Exclude images; transcribe the rest of the data exactly.

GIVEN MATERIAL —
··········
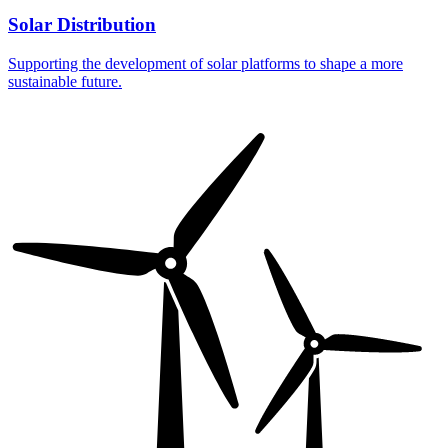
Solar Distribution
Supporting the development of solar platforms to shape a more
sustainable future.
··········
OUTPUT OF THE EXERCISE —
Solar Distribution
Supporting the development of solar platforms to shape a more
sustainable future.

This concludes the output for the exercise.